Das Thema Entlastung der Arbeitnehmer sei das wichtigste der aktuellen Tarifrunde, sagte Behle. „Wir fordern zum Beispiel in einigen Tarifen die Absenkung der Wochenarbeitszeit bei vollem Lohnausgleich, es geht da um die 35-Stunden-Woche.“ Hintergrund sei der „erhebliche Personalmangel in vielen Betrieben“, mit teils 20 bis 30 Prozent unbesetzten Stellen.
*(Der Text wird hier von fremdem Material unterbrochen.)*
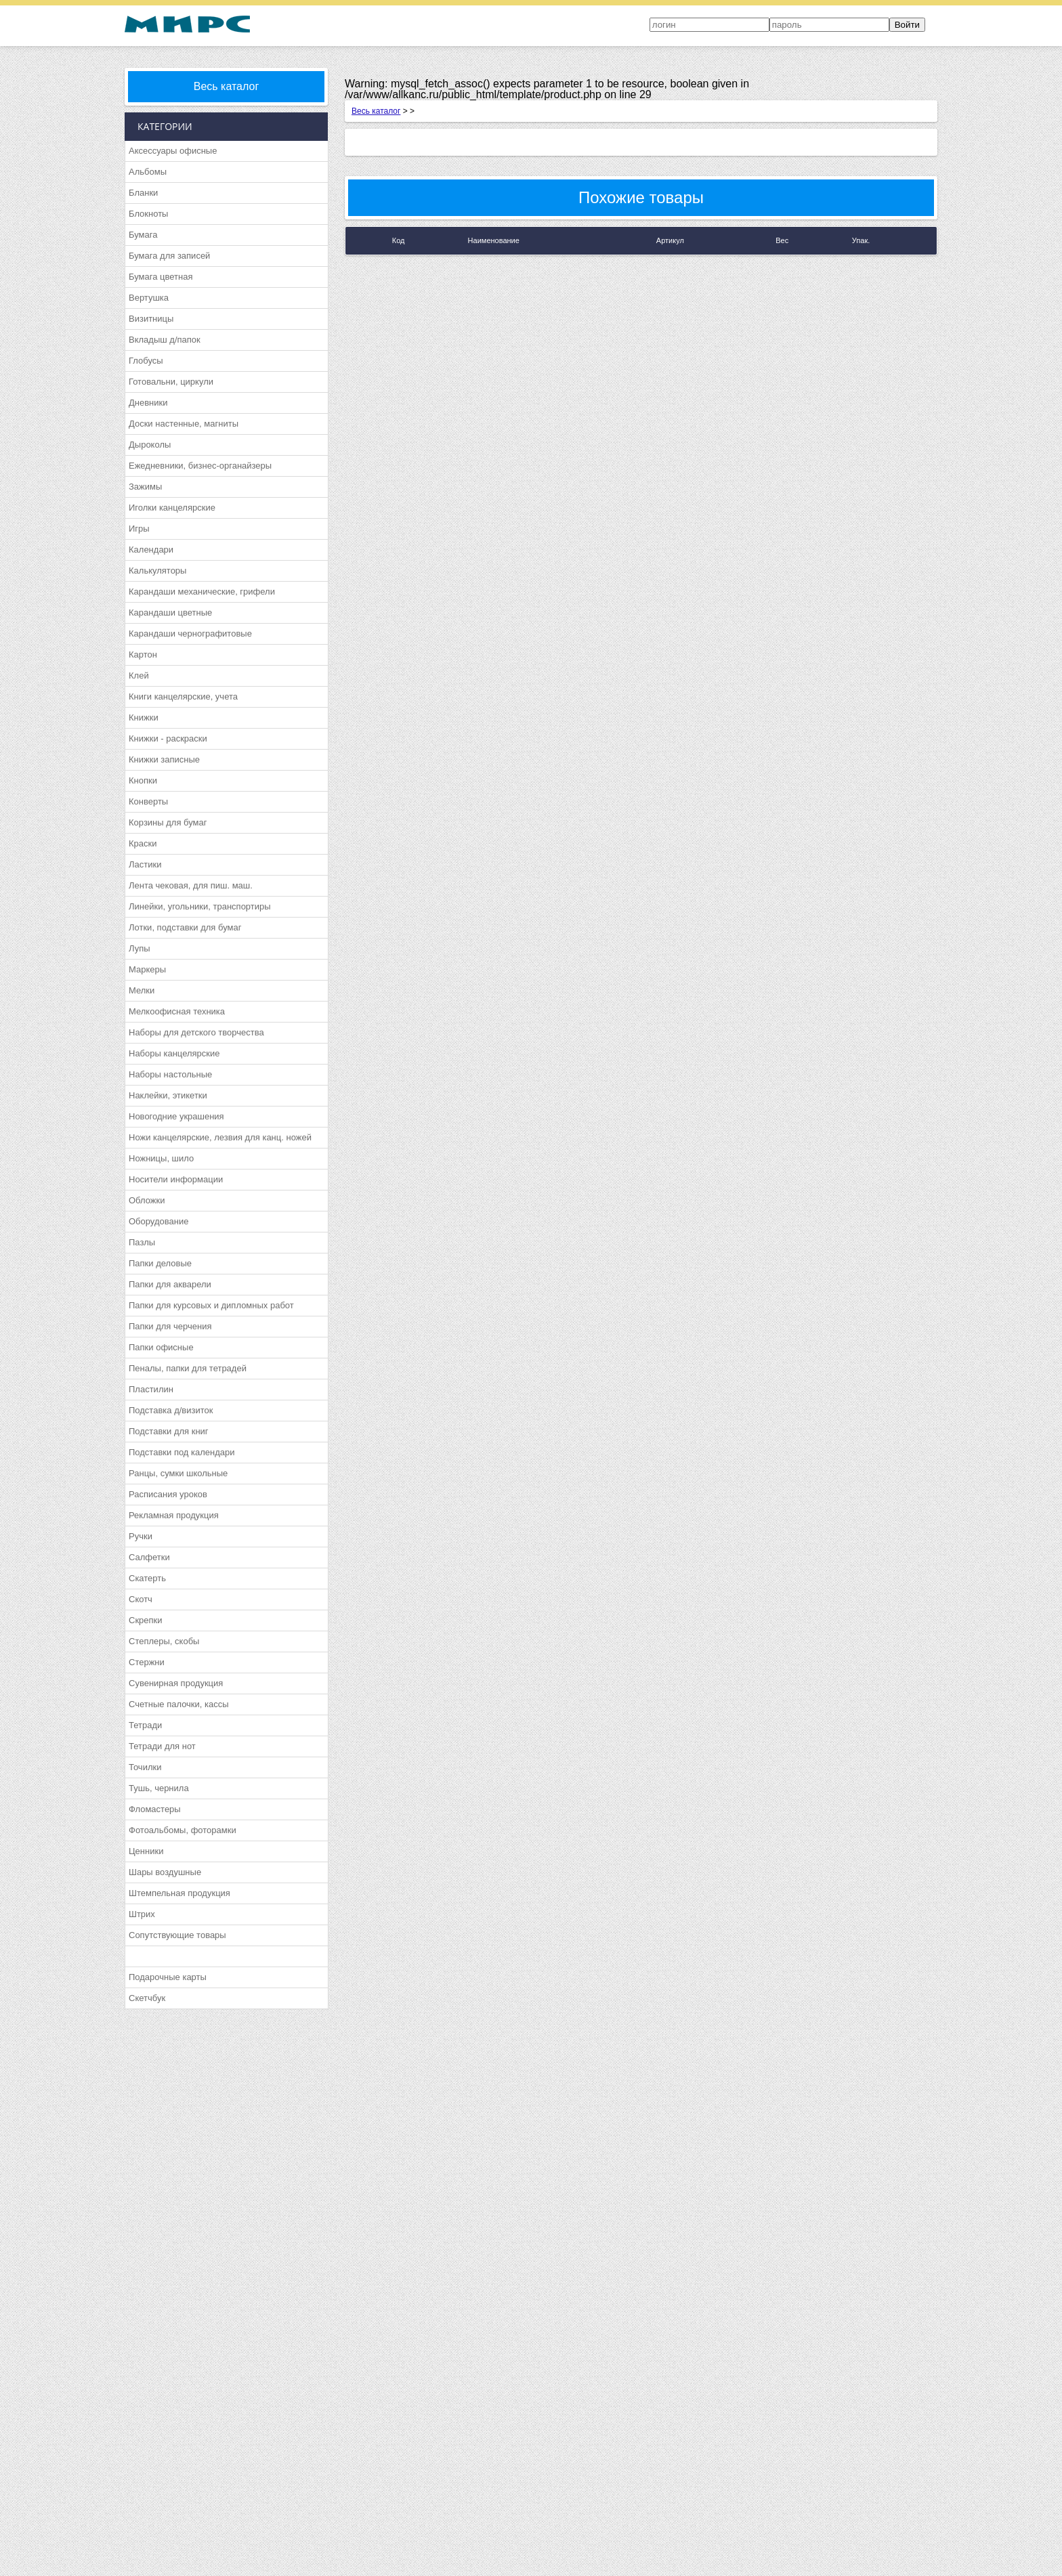 Image resolution: width=1062 pixels, height=2576 pixels. Describe the element at coordinates (170, 612) in the screenshot. I see `Карандаши цветные` at that location.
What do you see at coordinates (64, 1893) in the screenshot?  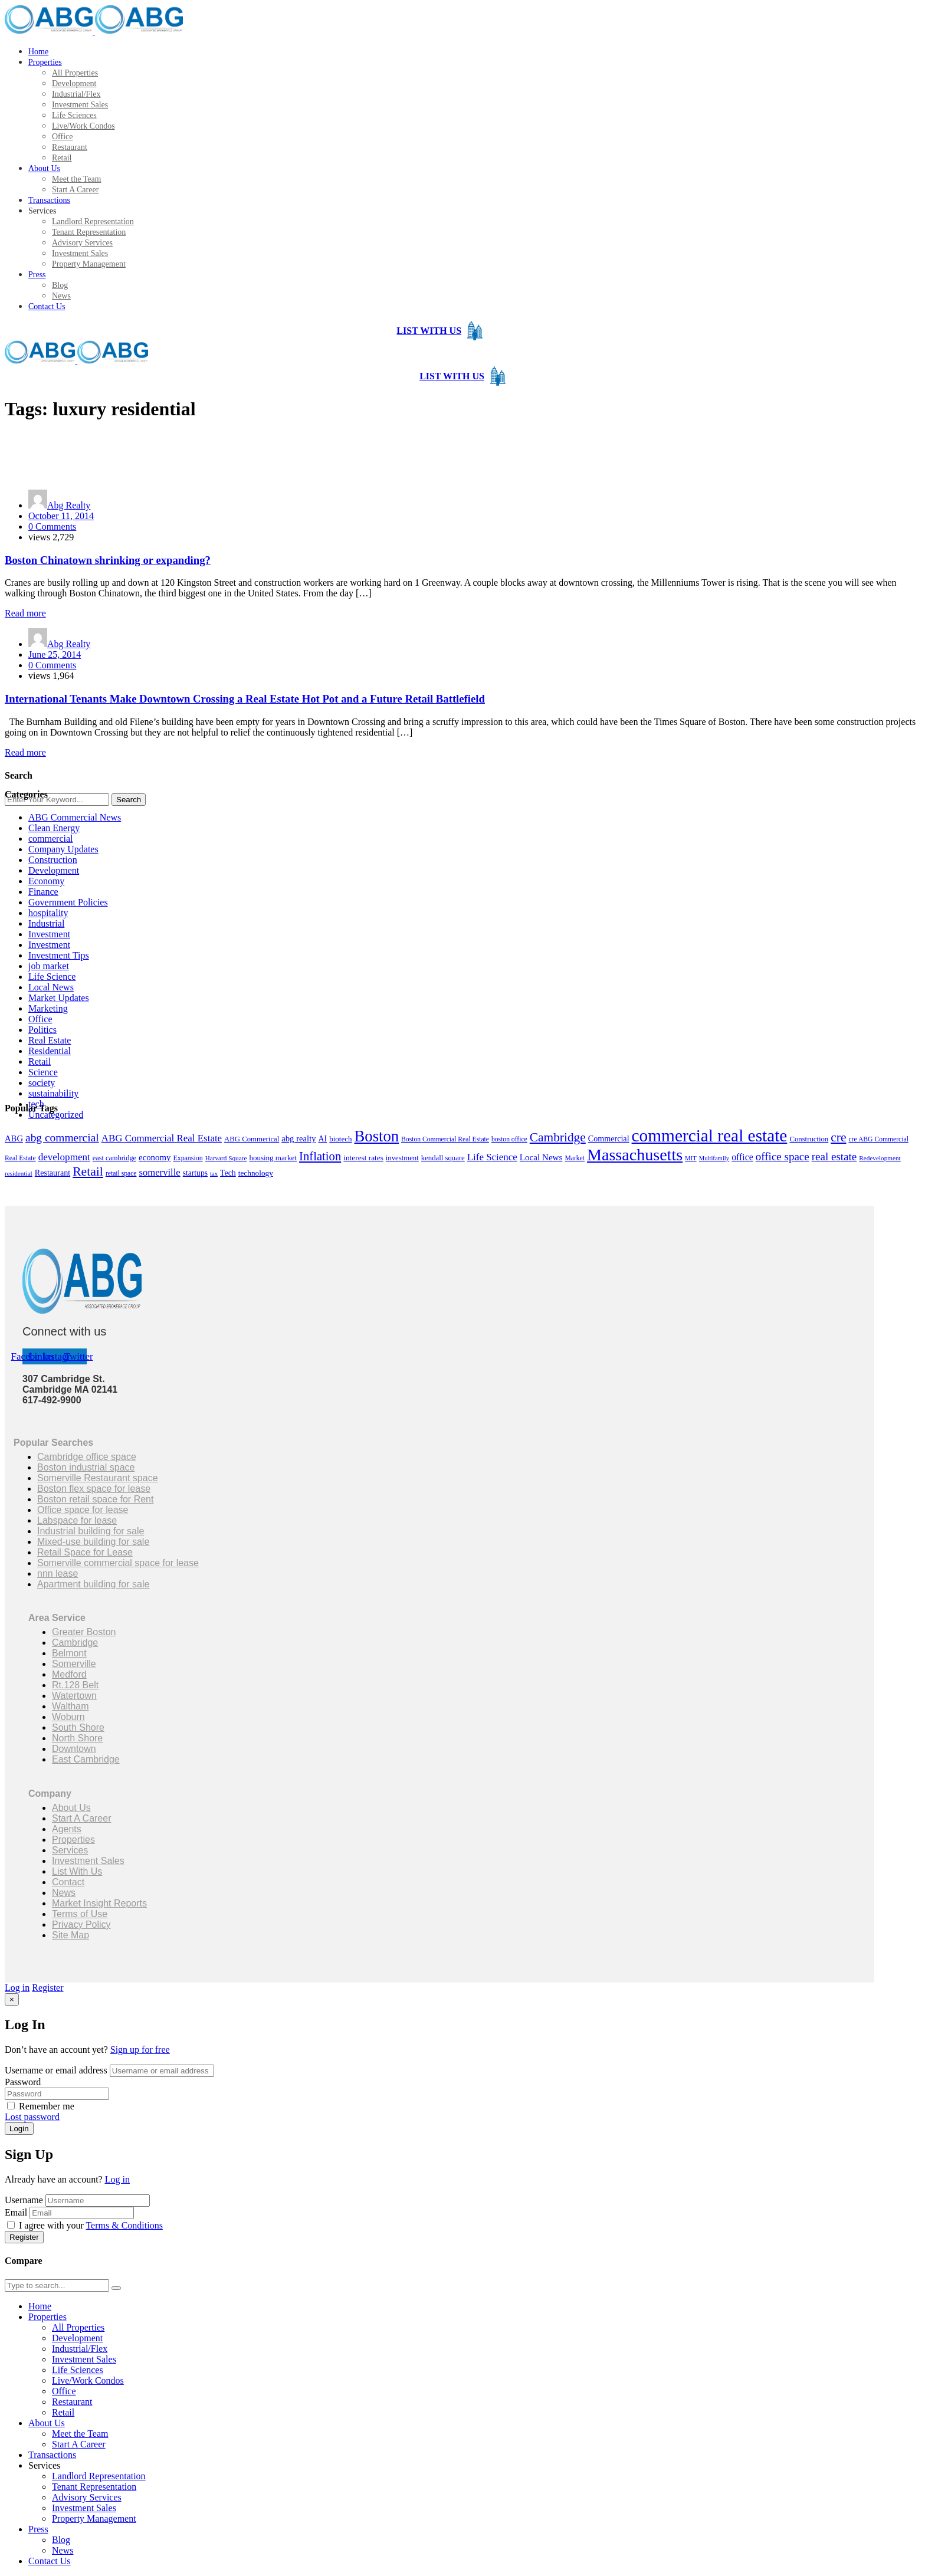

Dies sei „ein bisschen wie ein Teufelskreis“, führte Behle aus. Denn der Personalmangel führe zu einer noch höheren Arbeitsbelastung und deshalb würden auch die Krankenstände steigen. Das würden mehr und mehr auch die Fahrgäste zu spüren bekommen, denn „mittlerweile fallen immer mehr Linien auch aus, (...) weil faktisch das Personal überhaupt nicht mehr da ist.“

Hinzu komme, dass politisch ein massiver Ausbau des öffentlichen Nahverkehrs geplant sei. Deshalb „muss gehandelt werden. Das heißt, wir brauchen attraktivere Arbeitsbedingungen“, forderte die Gewerkschafterin.

In Brandenburg, Saarland, Sachsen-Anhalt und Thüringen sind Verhandlung komplizierter

In Brandenburg, Saarland, Sachsen-Anhalt und Thüringen geht um mehr als nur die Entlastung der Arbeitnehmer. Hier geht es auch um die Entgelte, also höhere Löhne und Gehälter. In Brandenburg will Verdi 20 Prozent, mindestens aber 650 Euro mehr für die Beschäftigten im Nahverkehr herausholen. Die Laufzeit des Tarifvertrags soll zwölf Monate betragen.

Unterstützt wird der Warnstreik von der Umweltbewegung Fridays for Future. „Wir alle brauchen einen verlässlichen Nahverkehr, mit dem wir sicher und günstig zur Arbeit, in den Club oder nach Hause kommen“, teilte deren Sprecherin Darya Sotoodoh am Montag mit.